(Saved data entries)
--- START ---

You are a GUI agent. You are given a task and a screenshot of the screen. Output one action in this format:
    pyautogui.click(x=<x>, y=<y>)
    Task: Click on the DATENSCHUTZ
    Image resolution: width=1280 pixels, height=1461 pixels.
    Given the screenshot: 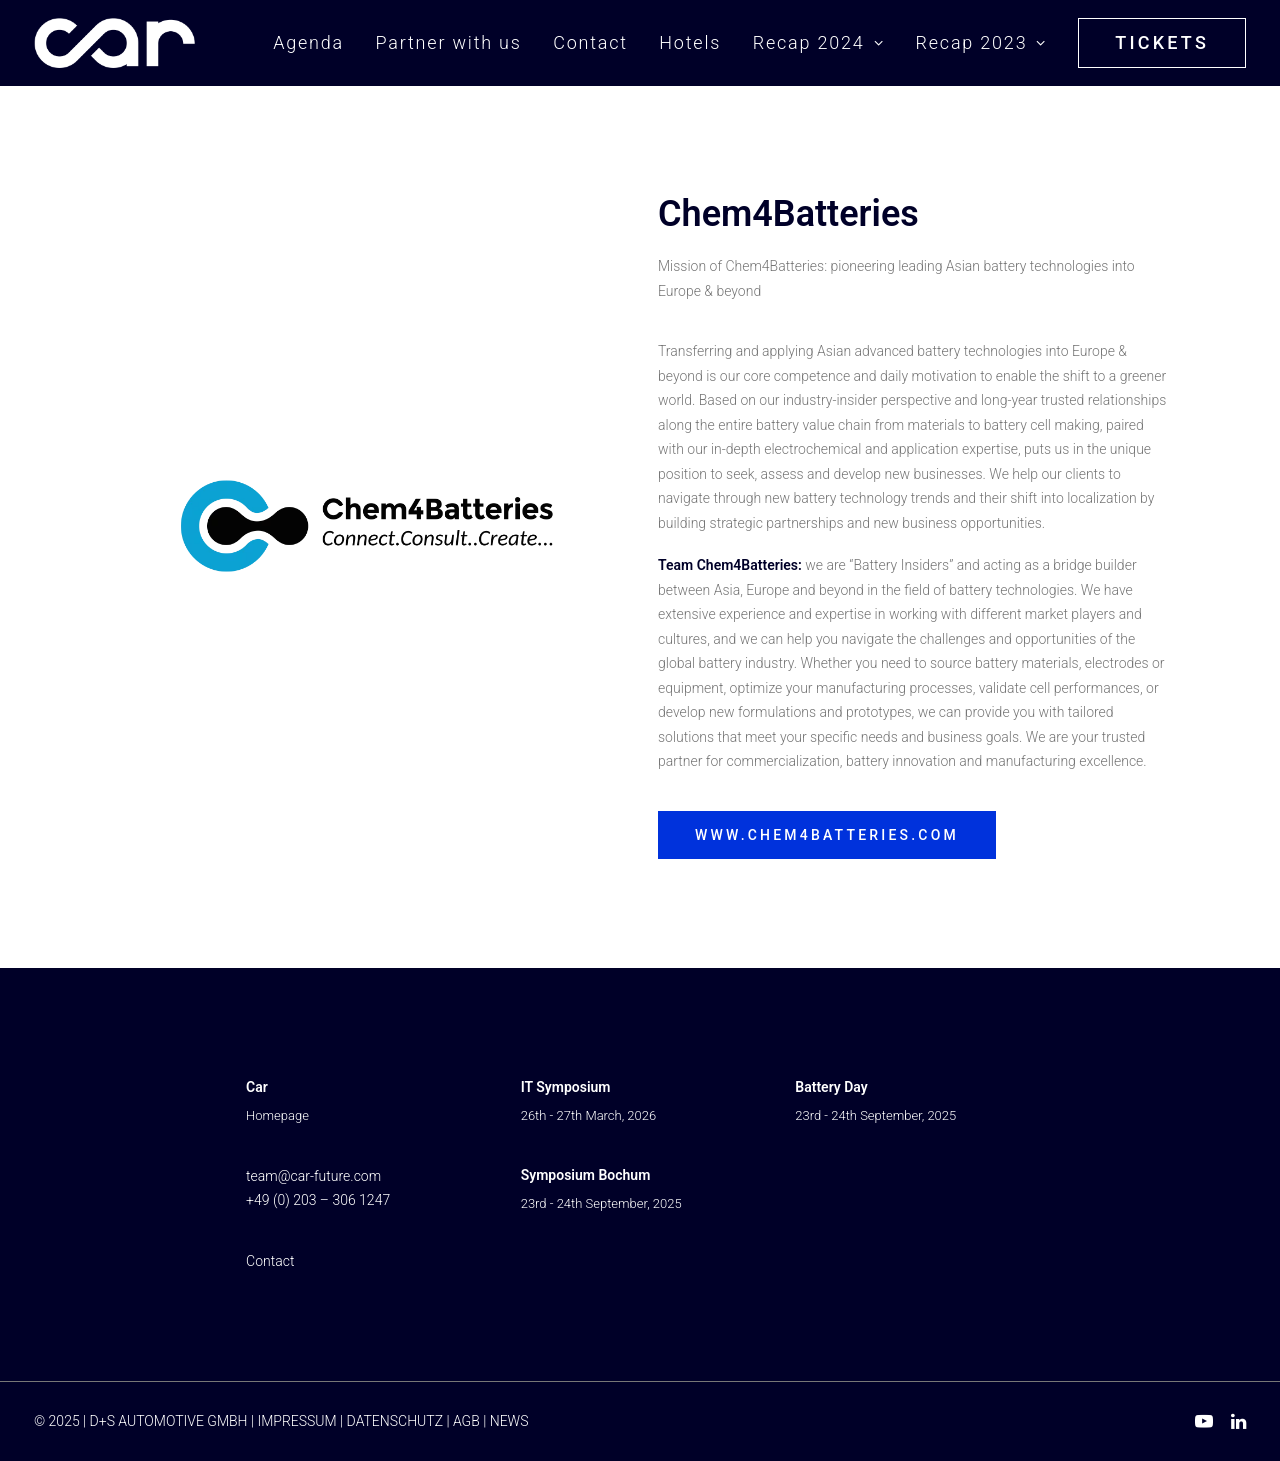 What is the action you would take?
    pyautogui.click(x=395, y=1421)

--- END ---

### Exercise instructions
Lines from the start of the entries through the one containing "Image resolution: width=1280" are to be set down again exactly, both ends included.

### Reply to the task
You are a GUI agent. You are given a task and a screenshot of the screen. Output one action in this format:
    pyautogui.click(x=<x>, y=<y>)
    Task: Click on the DATENSCHUTZ
    Image resolution: width=1280 pixels, height=1461 pixels.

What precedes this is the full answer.